Begin at the line below that has "information and reviews.". Stop after the line that has "Mossgreen Drop +", repeating each line exactly and leaving out the pictures.

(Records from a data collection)
+--

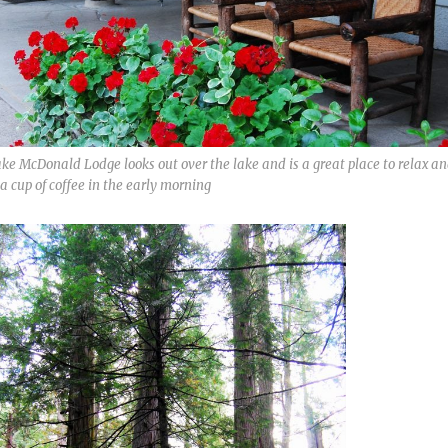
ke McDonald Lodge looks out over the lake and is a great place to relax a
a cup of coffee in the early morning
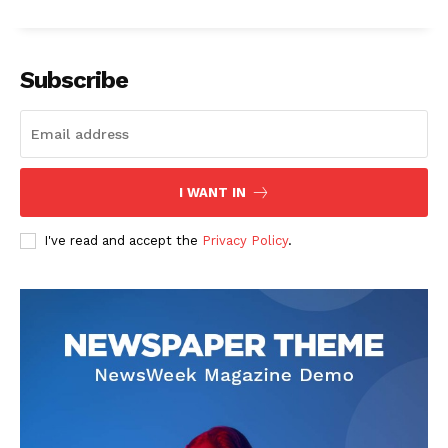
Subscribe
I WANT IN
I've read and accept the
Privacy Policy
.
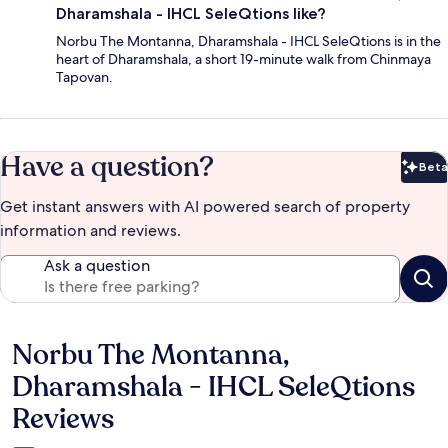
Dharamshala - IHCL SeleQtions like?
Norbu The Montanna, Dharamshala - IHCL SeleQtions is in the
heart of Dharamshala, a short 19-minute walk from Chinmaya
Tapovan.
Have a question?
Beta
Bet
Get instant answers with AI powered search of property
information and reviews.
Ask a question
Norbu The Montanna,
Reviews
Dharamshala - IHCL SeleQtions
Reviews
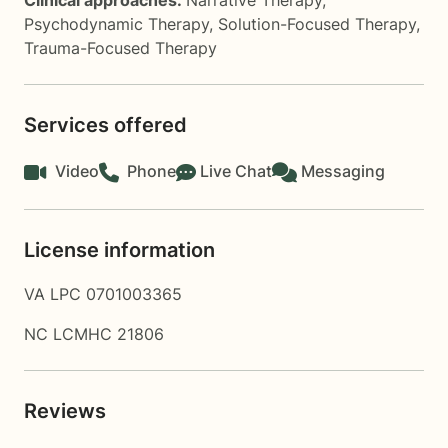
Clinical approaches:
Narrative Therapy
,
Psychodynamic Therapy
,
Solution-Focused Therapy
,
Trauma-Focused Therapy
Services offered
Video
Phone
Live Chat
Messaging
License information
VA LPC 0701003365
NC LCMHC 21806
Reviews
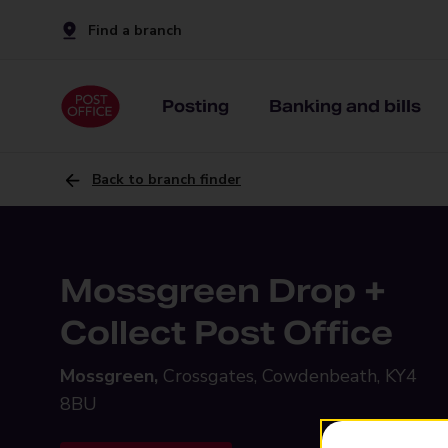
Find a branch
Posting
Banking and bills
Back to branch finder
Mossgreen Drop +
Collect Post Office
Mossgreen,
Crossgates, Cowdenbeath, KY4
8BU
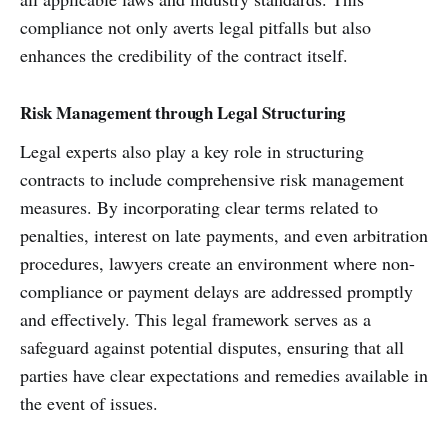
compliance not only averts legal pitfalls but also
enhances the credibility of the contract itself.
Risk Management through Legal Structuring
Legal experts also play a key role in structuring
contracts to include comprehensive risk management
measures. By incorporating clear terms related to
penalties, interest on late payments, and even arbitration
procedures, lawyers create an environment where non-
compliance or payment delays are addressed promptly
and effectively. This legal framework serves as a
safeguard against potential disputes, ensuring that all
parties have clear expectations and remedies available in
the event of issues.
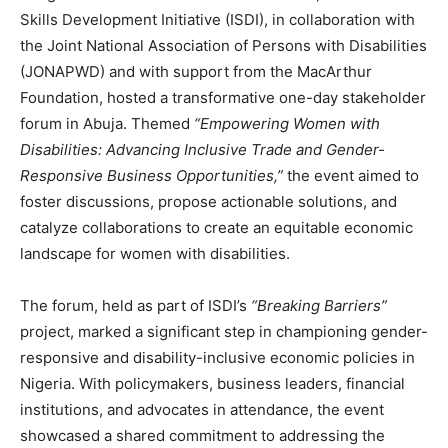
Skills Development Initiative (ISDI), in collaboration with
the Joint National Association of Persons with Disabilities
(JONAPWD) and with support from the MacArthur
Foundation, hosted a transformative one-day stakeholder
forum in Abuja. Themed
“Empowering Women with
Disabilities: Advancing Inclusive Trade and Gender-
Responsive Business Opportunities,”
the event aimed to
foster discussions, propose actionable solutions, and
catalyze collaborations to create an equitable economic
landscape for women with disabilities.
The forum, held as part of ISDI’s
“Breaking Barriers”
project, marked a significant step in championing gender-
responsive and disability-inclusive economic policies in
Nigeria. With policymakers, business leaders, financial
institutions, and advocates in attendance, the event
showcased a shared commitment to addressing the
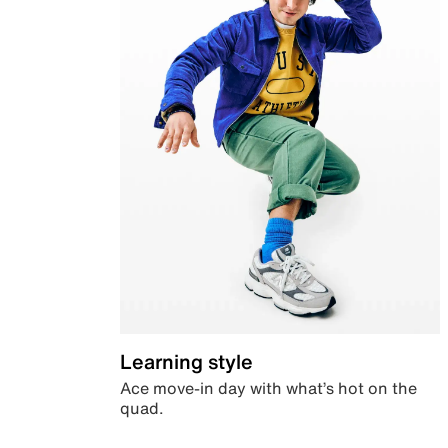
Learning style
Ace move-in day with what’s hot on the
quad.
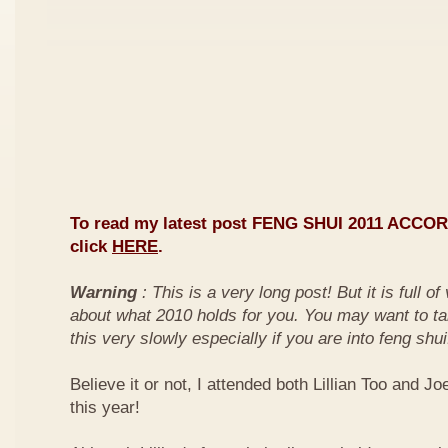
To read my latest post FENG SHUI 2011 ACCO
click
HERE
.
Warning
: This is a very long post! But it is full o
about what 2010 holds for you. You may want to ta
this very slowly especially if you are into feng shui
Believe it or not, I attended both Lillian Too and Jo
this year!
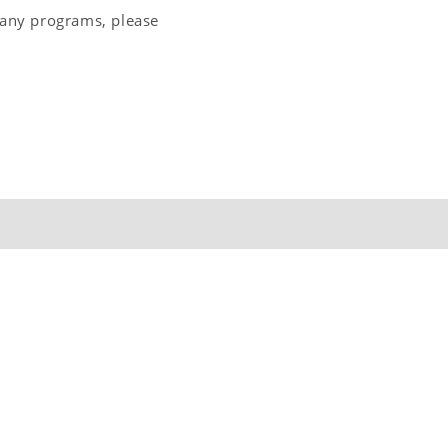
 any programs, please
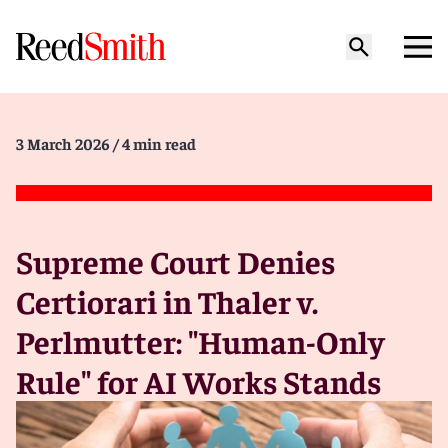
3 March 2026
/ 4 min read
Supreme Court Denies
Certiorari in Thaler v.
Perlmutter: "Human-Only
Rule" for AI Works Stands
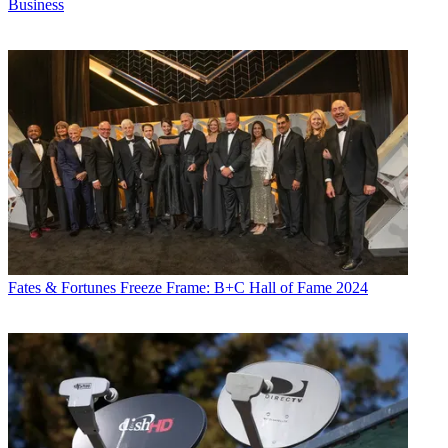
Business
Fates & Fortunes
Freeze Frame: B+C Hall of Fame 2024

+--

Reply:
information and reviews.
Ask a question
Norbu The Montanna,
Reviews
Dharamshala - IHCL SeleQtions
Reviews
Clinical approaches:
Narrative Therapy
,
Psychodynamic Therapy
,
Solution-Focused Therapy
,
Trauma-Focused Therapy
Services offered
Video
Phone
Live Chat
Messaging
License information
VA LPC 0701003365
NC LCMHC 21806
Reviews
Find a branch
Posting
Banking and bills
Back to branch finder
Mossgreen Drop +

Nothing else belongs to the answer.